We have a lot more in common than you might initially think. We are both moms, Jewish and wear funky glasses. I often drove past the campus of Sarah Lawrence College when I lived in Da Bronx, which was just a stone's throw from your school. I don't watch much television, so I am grateful to my mother for pointing out your appearance last week on "The View" where you promoted your book Unorthodox: The Scandalous Rejection of my Hasidic Roots. Somewhat tongue-in-cheek, I sometimes describe myself as "Ultra Unorthodox" since I have difficulty in labeling my Jewish practice. I hope to read your book soon.
First, I commend you on your journey. I can not fathom the strength you garnered to separate from your upbringing. Kol hakavod (kudos) and a hearty yasherkoach (your strength should continue) on your accomplishments, as they surely are filled with overcoming tremendous obstacles. I am fascinated with the "Ex-O" (Ex-Orthodox Jewish) community, and loved attending Chulent gatherings on Thursday nights with my husband, Stango, when I lived in New York City. We met great people there.
Second, your poise and presence is so impressive. Knowing a bit about Hasidic life, I would never have pegged you as from Villiamsburg (Williamsburg). You seem like you could be a college friend who lived in The Towers in Madison (a private dorm where a lot of East Coast Jewish kids live...lest they intermingle with the cheeseheads, or local Wisconsin residents).
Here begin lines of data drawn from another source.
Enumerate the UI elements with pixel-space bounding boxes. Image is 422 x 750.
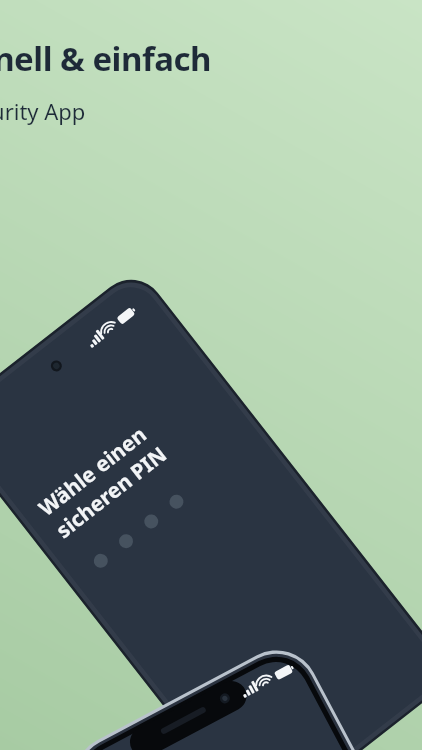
button[interactable]: Onboarding illustration — [0, 0, 422, 750]
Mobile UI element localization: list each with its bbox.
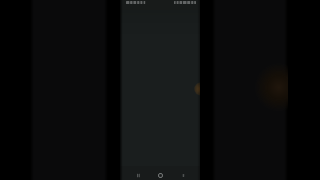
button[interactable]: Home	[152, 166, 168, 180]
button[interactable]: Back	[130, 166, 146, 180]
button[interactable]: Open side panel	[195, 83, 200, 96]
button[interactable]: Next page	[212, 0, 288, 180]
button[interactable]: Recent apps	[175, 166, 191, 180]
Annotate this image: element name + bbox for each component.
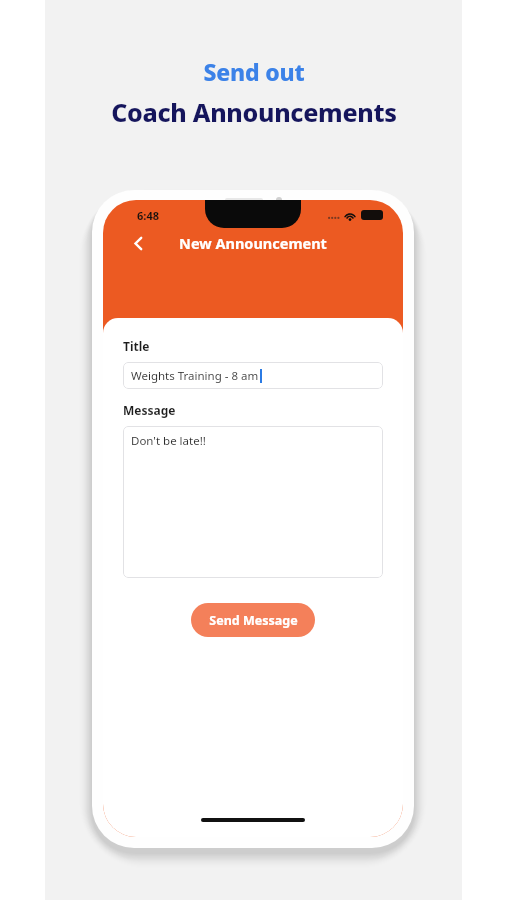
button[interactable]: Send Message bbox=[191, 603, 315, 637]
staticText: 6:48 bbox=[137, 208, 159, 223]
staticText: Weights Training - 8 am bbox=[131, 368, 259, 384]
staticText: Send Message bbox=[209, 612, 298, 629]
staticText: Don't be late!! bbox=[131, 433, 206, 449]
staticText: Message bbox=[123, 402, 176, 418]
button[interactable]: Don't be late!! bbox=[123, 426, 383, 578]
button[interactable]: Back bbox=[123, 230, 153, 256]
button[interactable]: Weights Training - 8 am bbox=[123, 362, 383, 389]
staticText: New Announcement bbox=[179, 233, 327, 253]
staticText: Send out bbox=[203, 56, 305, 87]
staticText: Title bbox=[123, 338, 150, 354]
staticText: Coach Announcements bbox=[111, 95, 397, 129]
Or, you could have been that camp friend who met me in the city for frozen yogurt at 40 Carrots in Bloomies' basement before this ridiculous Pinkberry-inspired froyo craze (alas, if they only made it cholov yisroel, J&J would be doing the community a service! Who knows...maybe there is something I don't know?).
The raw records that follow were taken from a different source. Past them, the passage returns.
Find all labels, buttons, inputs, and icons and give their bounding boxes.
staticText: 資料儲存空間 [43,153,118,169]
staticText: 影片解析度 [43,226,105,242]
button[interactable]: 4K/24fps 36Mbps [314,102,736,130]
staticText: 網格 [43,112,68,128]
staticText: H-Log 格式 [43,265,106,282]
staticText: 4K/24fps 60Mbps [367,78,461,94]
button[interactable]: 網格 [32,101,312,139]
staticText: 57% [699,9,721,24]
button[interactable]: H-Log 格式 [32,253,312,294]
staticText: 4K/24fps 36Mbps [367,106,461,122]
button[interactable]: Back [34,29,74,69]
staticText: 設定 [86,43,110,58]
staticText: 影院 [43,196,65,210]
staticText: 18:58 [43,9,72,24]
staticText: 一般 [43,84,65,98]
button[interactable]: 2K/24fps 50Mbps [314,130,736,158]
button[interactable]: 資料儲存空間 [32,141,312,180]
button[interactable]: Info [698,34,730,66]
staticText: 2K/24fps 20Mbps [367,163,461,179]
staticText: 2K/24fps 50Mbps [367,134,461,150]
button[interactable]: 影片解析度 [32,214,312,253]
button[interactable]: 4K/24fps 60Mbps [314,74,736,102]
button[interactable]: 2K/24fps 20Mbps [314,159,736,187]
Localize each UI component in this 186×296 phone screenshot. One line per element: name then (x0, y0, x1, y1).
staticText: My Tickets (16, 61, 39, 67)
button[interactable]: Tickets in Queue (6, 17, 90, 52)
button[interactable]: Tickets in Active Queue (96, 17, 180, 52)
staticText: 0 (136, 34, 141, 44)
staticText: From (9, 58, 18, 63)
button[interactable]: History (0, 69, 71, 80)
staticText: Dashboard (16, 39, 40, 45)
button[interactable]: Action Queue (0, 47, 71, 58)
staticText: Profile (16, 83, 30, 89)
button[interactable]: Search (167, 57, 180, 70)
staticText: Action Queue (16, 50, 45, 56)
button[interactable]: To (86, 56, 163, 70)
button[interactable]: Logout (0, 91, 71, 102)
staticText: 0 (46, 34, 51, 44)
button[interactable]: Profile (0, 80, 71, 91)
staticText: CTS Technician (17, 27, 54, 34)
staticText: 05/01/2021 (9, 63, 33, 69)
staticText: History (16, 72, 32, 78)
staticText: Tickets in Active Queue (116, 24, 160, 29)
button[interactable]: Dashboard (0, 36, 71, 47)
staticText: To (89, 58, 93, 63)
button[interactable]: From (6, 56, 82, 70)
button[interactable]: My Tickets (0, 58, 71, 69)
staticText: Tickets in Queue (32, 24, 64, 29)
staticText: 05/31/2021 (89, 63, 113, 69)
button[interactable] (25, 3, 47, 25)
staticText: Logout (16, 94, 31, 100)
In other words, you seem smart, contemporary, and with-it. Your interactions with Barbara Walters were nothing but professional and polished.
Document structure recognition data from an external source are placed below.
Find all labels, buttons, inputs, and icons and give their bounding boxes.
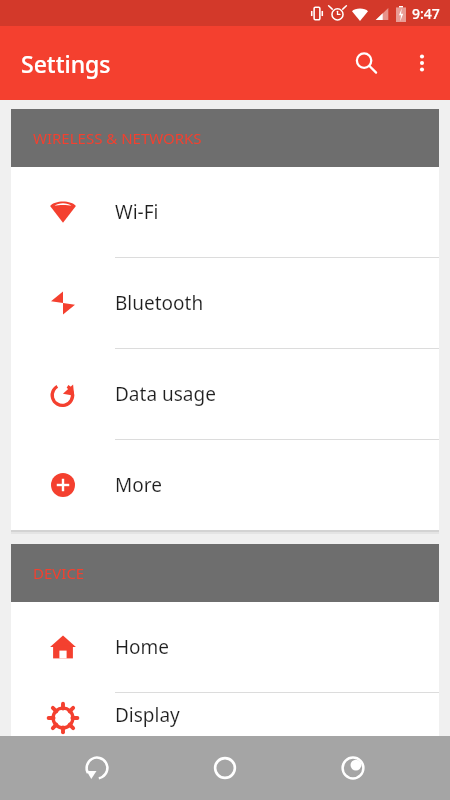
staticText: Bluetooth xyxy=(115,290,204,316)
button[interactable]: Display xyxy=(11,693,439,736)
staticText: DEVICE xyxy=(33,563,85,583)
staticText: Settings xyxy=(21,48,111,79)
button[interactable]: Search xyxy=(338,35,394,91)
staticText: Home xyxy=(115,634,170,660)
button[interactable]: Home xyxy=(11,602,439,693)
button[interactable]: Back xyxy=(66,737,128,799)
staticText: 9:47 xyxy=(412,4,440,23)
button[interactable]: More xyxy=(11,440,439,530)
button[interactable]: Bluetooth xyxy=(11,258,439,349)
staticText: WIRELESS & NETWORKS xyxy=(33,128,202,148)
button[interactable]: Wi-Fi xyxy=(11,167,439,258)
button[interactable]: More options xyxy=(394,35,450,91)
staticText: More xyxy=(115,472,162,498)
button[interactable]: Data usage xyxy=(11,349,439,440)
staticText: Wi-Fi xyxy=(115,199,159,225)
button[interactable]: Recent apps xyxy=(322,737,384,799)
button[interactable]: Home xyxy=(194,737,256,799)
staticText: Display xyxy=(115,702,180,728)
staticText: Data usage xyxy=(115,381,216,407)
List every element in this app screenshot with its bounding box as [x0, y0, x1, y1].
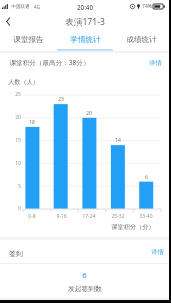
staticText: 学情统计: [70, 35, 101, 45]
staticText: 课堂报告: [13, 35, 44, 45]
staticText: 4G: [34, 4, 40, 10]
staticText: 25-32: [111, 213, 125, 220]
staticText: 0-8: [28, 213, 36, 220]
staticText: 6: [145, 174, 148, 181]
staticText: 6: [82, 270, 87, 280]
staticText: 9-16: [56, 213, 67, 220]
button[interactable]: 成绩统计: [113, 30, 169, 51]
button[interactable]: 课堂报告: [0, 30, 57, 51]
staticText: 14: [115, 137, 121, 144]
staticText: 0: [18, 205, 21, 212]
staticText: 10: [15, 160, 21, 167]
staticText: 18: [29, 119, 35, 126]
staticText: 20: [86, 110, 92, 117]
staticText: 发起签到数: [68, 284, 102, 293]
button[interactable]: Back: [0, 13, 17, 30]
staticText: 5: [18, 183, 21, 190]
staticText: 详情: [151, 248, 164, 256]
staticText: 中国联通: [11, 4, 30, 10]
staticText: 17-24: [82, 213, 96, 220]
button[interactable]: 详情: [149, 59, 162, 67]
staticText: 课堂积分（最高分：38分）: [9, 58, 90, 67]
staticText: 详情: [149, 59, 162, 67]
staticText: 20:40: [77, 3, 93, 11]
button[interactable]: 学情统计: [57, 30, 113, 51]
staticText: 签到: [9, 249, 23, 258]
staticText: 20: [15, 114, 21, 121]
staticText: 课堂积分（分）: [111, 223, 155, 231]
staticText: 74%: [142, 3, 152, 10]
button[interactable]: 详情: [151, 248, 164, 256]
staticText: 23: [58, 96, 64, 103]
staticText: 25: [15, 91, 21, 98]
staticText: 33-40: [139, 213, 153, 220]
button[interactable]: 签到: [9, 249, 23, 258]
staticText: 15: [15, 137, 21, 144]
staticText: 表演171-3: [65, 16, 105, 28]
staticText: 人数（人）: [8, 78, 39, 86]
staticText: 成绩统计: [126, 35, 157, 45]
You mentioned that you have a lot of cultural catching-up to do. Feel free to check out my blog for a lot of really good cultural references! I'm no Jon Stewart, but a lot of friends like what I have to say.
Finally, as a fellow shvester (sister), I hope that you maintain a connection to your Yiddishkeit (Judaism). I would say the same thing to my real sister, Reba, despite the pain that I knew or didn't know about. Of course, it is all easier said than done, as the saying goes. I don't know how much contact you have with people like me, but I offer an invitation to you and your son to spend Shabbes mit mein ganse mishpucha (Shabbat with my whole phamily) here in Philly.